Here it is, all 1,990 pages of it. It was passed by five votes (220-215).
Here is H.R. 3962, the Republicans’ alternative bill. It was defeated by 82 votes (258-176).
Here is the text of the Stupak Amendment (first posted in comments by Leonidas).
Some points of clarification for the above amendment are in order:
- The amendment forbids the use even of nonfederal funds to purchase supplementary insurance coverage for abortion services.
- The amendment places restrictions on the provision of supplemental insurance coverage for abortion services by private insurance companies (QHBP means “Qualifying Health Benefit Plan”), even if those QHBPs are not using federal funds to cover such services.

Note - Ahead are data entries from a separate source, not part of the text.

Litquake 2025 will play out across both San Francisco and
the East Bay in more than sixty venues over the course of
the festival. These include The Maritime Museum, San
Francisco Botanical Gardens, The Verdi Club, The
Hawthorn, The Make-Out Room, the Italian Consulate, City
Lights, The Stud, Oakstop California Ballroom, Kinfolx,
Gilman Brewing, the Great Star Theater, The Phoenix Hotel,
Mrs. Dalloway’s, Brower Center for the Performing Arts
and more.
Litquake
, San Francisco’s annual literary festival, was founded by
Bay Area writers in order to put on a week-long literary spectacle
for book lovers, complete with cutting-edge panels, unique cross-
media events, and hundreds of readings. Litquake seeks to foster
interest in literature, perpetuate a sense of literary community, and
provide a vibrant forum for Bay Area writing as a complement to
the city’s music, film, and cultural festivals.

- The amendment contains exemptions for the life of the mother resulting from a physical disorder or a physical illness or a physical injury, and for pregnancy resulting from rape or incest. Life-threatening mental health conditions, as well as physical problems that a doctor determines will not result in death but will likely have serious health consequences for a woman if a pregnancy is continued, are not included.

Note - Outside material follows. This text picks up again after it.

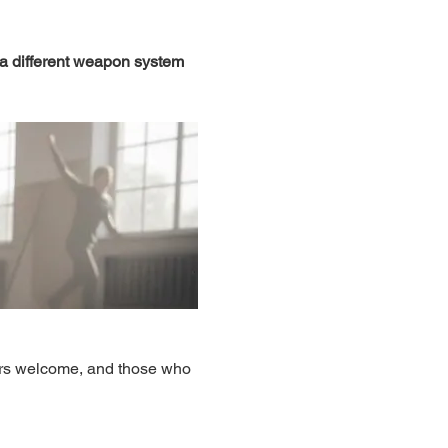
 a different weapon system 
ers welcome, and those who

Rayne at Firedoglake lists the 64 Democrats who, in her words, “ask[ed] for primary opponents.”
This bill does a lot of really good things. It’s strong, robust health care reform that truly deserves the word “historic.” Having said that, Scarecrow explains how it’s possible to feel thrilled and betrayed at the same time:
It’s like winning a huge battle, but half of your friends were killed or wounded.
36 million more people will be insured or become eligible for Medicaid
There will be a trillion dollars raised to help subsidize this over 10 years.
There will be multiple measures to help control the costs of Medicare
We will stop subsidizing private insurers in Medicare Advantage
Closes the donut hole
Allows Medicare negotation for drugs
Includes the seeds of a public option; lets it expand later, maybe
Prohibits denials based on prior conditions; ends rescissions except for fraud; improves loss ratios
Provides coverage for preconditions in the interim through government program (a hidden public plan)
Provides long-term care coverage (another hidden public plan)
Billions in funds more for education for doctors/nurses
Creates and funds more rural clinics
Begins dozens of health prevention programs, pilots, surveys
Creates entities to evaluate and recommend better treatment, cost saving
And on and on. — more good things, and some bad thingsIt’s a massive achievement, but women, mostly poor, paid an unconcionable price.